**About this exercise**
Only the pictures are to be dropped; the rest of the data below is to be duplicated exactly.

=======

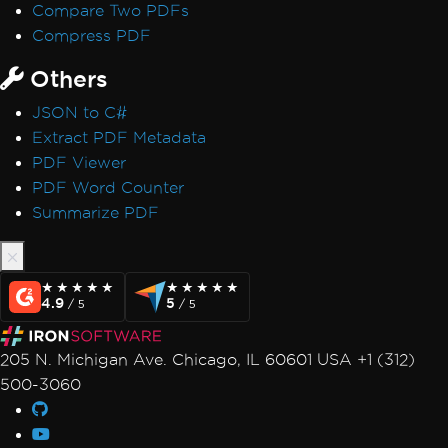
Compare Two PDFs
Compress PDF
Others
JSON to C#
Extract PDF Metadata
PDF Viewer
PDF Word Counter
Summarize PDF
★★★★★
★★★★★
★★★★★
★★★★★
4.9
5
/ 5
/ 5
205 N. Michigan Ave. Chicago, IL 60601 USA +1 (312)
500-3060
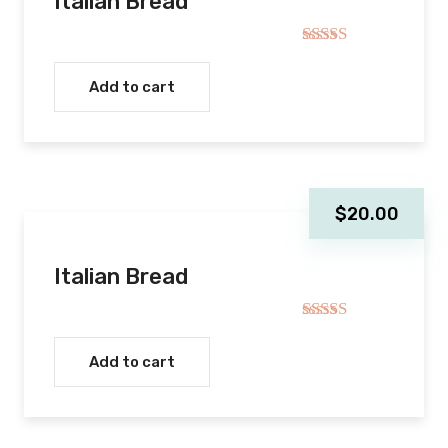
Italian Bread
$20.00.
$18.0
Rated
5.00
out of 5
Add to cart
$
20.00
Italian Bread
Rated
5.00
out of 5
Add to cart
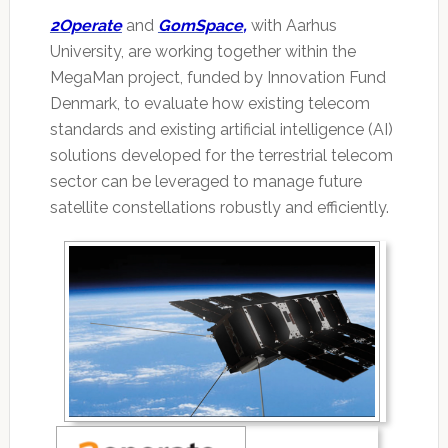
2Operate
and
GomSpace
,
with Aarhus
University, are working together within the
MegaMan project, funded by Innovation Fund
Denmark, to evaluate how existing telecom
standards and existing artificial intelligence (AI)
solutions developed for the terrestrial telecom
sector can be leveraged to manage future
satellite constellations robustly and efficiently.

=======

**Result below**
Compare Two PDFs
Compress PDF
Others
JSON to C#
Extract PDF Metadata
PDF Viewer
PDF Word Counter
Summarize PDF
★★★★★
★★★★★
★★★★★
★★★★★
4.9
5
/ 5
/ 5
205 N. Michigan Ave. Chicago, IL 60601 USA +1 (312)
500-3060
Italian Bread
$20.00.
$18.0
Rated
5.00
out of 5
Add to cart
$
20.00
Italian Bread
Rated
5.00
out of 5
Add to cart
2Operate
and
GomSpace
,
with Aarhus
University, are working together within the
MegaMan project, funded by Innovation Fund
Denmark, to evaluate how existing telecom
standards and existing artificial intelligence (AI)
solutions developed for the terrestrial telecom
sector can be leveraged to manage future
satellite constellations robustly and efficiently.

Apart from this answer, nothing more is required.